Rejimin dış politikası
Miklós Horthy'nin bir diktatör olduğunu zaten söylemiştik. Sovyet savaş sonrası tarihçileri. Gerçek şu ki, rejimin dış politikasının temeli etnik toprakların geri dönüşüydü. Horthy, Versailles sisteminde değişiklik yapma olasılığını ancak savaşın sonunda acı çeken taraf olarak Almanya ve bir başka faşist ülke olan İtalya ile yakınlaşma yoluyla gördü. Aynı zamanda, Macar naibi herhangi bir devletin etkisi altına girmek istemedi, ancak eşit bir birlik yaratmaya çalıştı.
1927'de İtalya ile "Ebedi Dostluk Üzerine" antlaşması imzalandı. Devletler arasında diplomatik ilişkiler kuruldu. Almanya ile yakınlaşma 1933'ten sonra başladı. Adolf Hitler, Avrupa'da maksimum sayıda müttefike ihtiyaç duyan bu ittifakla da ilgileniyordu. İğrenç liderler arasında, liderlerin birbirlerinin pozisyonlarını anladığı ve ortak bir paydada buluştuğu birkaç toplantı gerçekleşti.
1930'ların ikinci yarısında, Miklós Horthy (yukarıdaki kısa biyografi) birkaç önemli uluslararası ziyarette bulundu.

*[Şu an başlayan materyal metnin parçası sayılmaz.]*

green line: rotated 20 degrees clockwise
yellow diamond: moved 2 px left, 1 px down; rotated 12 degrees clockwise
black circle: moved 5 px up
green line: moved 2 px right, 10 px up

Horthy'nin Polonya, İtalya ve Avusturya ziyaretlerinden bahsediyoruz. Ayrıca Yugoslavya'yı müttefiklere çekmek için aktif müzakereler sürüyordu.
1930'ların sonundaki toprak kazanımları
1938 ve 1939, savaş öncesi bölgesel yeniden dağıtım zamanı oldu. Macaristan'ın satın alınması, sözde Viyana Tahkimi tarafından yasallaştırıldı. Güney Slovakya toprakları ve günümüz Ukrayna'sının en batı kısmı (ana şehir Uzhgorod ile Transcarpathia) Horthy eyaletine devredildi. Yeni ilhak edilen bölgelerin toplam nüfusu 1 milyonu buldu. İnsan. Bu gerçeklerden de anlaşılacağı gibi, Horthy 1938'de küresel görevini yerine getirmedi ve bu nedenle Hitler ile işbirliğine devam etti.